# Tanqueray Rangpur



## Sandman (Mar 26, 2006)

You guys have got to try this stuff to believe it. Even if your not a fan of gin give this a try. So smooth you can just drink it on the rocks.

Here is a link to a review, and I whole heartedly agree.

http://www.liquorsnob.com/archives/2006/08/guest_review_tanqueray_rangpur_gin.php


----------



## pnoon (Jun 8, 2005)

That will be MY next buy, for sure!


----------



## mtb996 (Apr 5, 2006)

Interesting. I'll have to grab some next time I'm at the ABC store. I've been meaning to convert back to gin after a long scotch hiatus. My wallet is looking forward to the switch as well.

thanks,
Mike


----------



## Hoplophile (Feb 2, 2007)

Time to shop for gin soon, I'll want to be ready for Spring. Gonna put this on the list, thanks.


----------



## erab (Sep 22, 2006)

Thanks for this heads-up.

I absolutely _love_ Tanqueray No Ten... I'll have to give this a shot.


----------



## volfan (Jul 15, 2006)

erab said:


> Thanks for this heads-up.
> 
> I absolutely _love_ Tanqueray No Ten... I'll have to give this a shot.

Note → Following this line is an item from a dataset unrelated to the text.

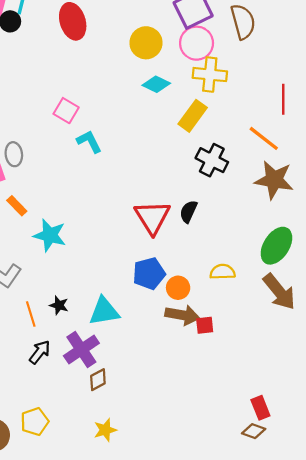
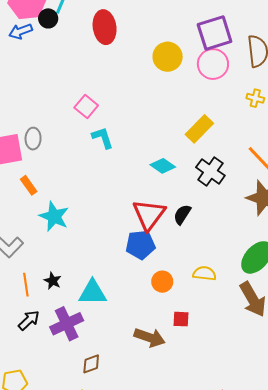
yellow cross: (210, 75) -> (255, 98), moved, size x0.6
cyan diamond: (156, 84) -> (163, 166), moved
blue pentagon: (149, 273) -> (140, 245), moved
brown arrow: (182, 315) -> (150, 337), moved
brown diamond: (98, 380) -> (91, 364), moved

the distributor was showing it to the lady in the liquor store yesterday and it looked good. he said it was priced between regular tanq and ten and that it was already selling good. cool bottle too.

scottie


----------



## n3uka (Nov 13, 2006)

been wondering about it. Guess I will have to pick up a bottle.

thanks for the heads up


----------



## Darrell (Aug 12, 2007)

This stuff is delicious. I am a Gin fan already, but I am in love with the Tanqueray Rangpur. It has a smooth flavor with hints of lime, it does not have a strong juniper flavor like a lot of other Gin. I recommend it! 

:al


----------



## Guest (Aug 14, 2007)

To avoid watering this down, I keep my bottle in the freezer. Always freezing cold without the water from melting ice. Unique taste, and really smooth (but then again, I was already a big Tanqueray fan!)


----------



## Lynchmeister (Aug 6, 2007)

Also a gin fan. (Side note: anyone like Hendricks?)

I bought a small flask sized bottle and absolutely loved it! A while after I had finished it off, I came home to find a full size bottle with a bow sitting on the bed compliments of my wife! *Australian accent* Keepah!


----------



## Darrell (Aug 12, 2007)

SvilleKid said:


> To avoid watering this down, I keep my bottle in the freezer. Always freezing cold without the water from melting ice. Unique taste, and really smooth (but then again, I was already a big Tanqueray fan!)


I am going to put mine in the freezer, I don't know what it is but it seems that Gin melts ice faster than other alcohol.


----------



## squid (Oct 9, 2006)

Lynchmeister said:


> Also a gin fan. (Side note: anyone like Hendricks?)
> 
> I bought a small flask sized bottle and absolutely loved it! A while after I had finished it off, I came home to find a full size bottle with a bow sitting on the bed compliments of my wife! *Australian accent* Keepah!


I'll have to pick up a bottle of the Rangpur. Saw it on the shelf when I picked up my container of Hendricks.

Tried my Hendricks this past weekend and found it to be quite pleasureable; however, it is still not my favorite. I tried it as is recommended...with a cucumber garnish vice the lime. Good, but not overwhelmed by it. Still love my Tangueray No. Ten.


----------



## Cubatobaco (Jul 5, 2007)

Worst commercial on TV...:r :r


----------



## thebiglebowski (Dec 19, 2005)

love tanqueray, but for some reason, cannot bring myself to try the rangpur. dunno why. seems kinda gimmicky, i suppose. i'll have to give 'er a try one of these days.

anyone a fan of boodles? i prefer that in my martini!


----------



## Darrell (Aug 12, 2007)

thebiglebowski said:


> anyone a fan of boodles? i prefer that in my martini!


When I first read that, I had a case of dyslexia. I read "anyone a fan of boobies? i prefer that in my martini!"

I was going to say "HELL YEAH! I like them in my face, but what does that have to do with booze?"

I need to go home and take a nap, or a test for dyslexia.

:al


----------



## cf2112 (Feb 27, 2005)

Tanqueray Rangpur is GoOOOOOOOOOOOOOOOOOOOda:al


----------



## Darrell (Aug 12, 2007)

cf2112 said:


> Tanqueray Rangpur is GoOOOOOOOOOOOOOOOOOOOda:al


:al


----------



## hova45 (Jun 17, 2007)

I am a huge gin fan also, my preference is bombay sapphire, but I am going to get a bottle of this baby right here.


----------



## illinoishoosier (Aug 13, 2007)

Thanks for the note. I'm a big Tanqueray fan, but hadn;t tried this yet.

Tanqueray and Tonic FTW!:al


----------



## Darrell (Aug 12, 2007)

illinoishoosier said:


> Tanqueray and Tonic FTW!:al


Hell yeah!! :tu


----------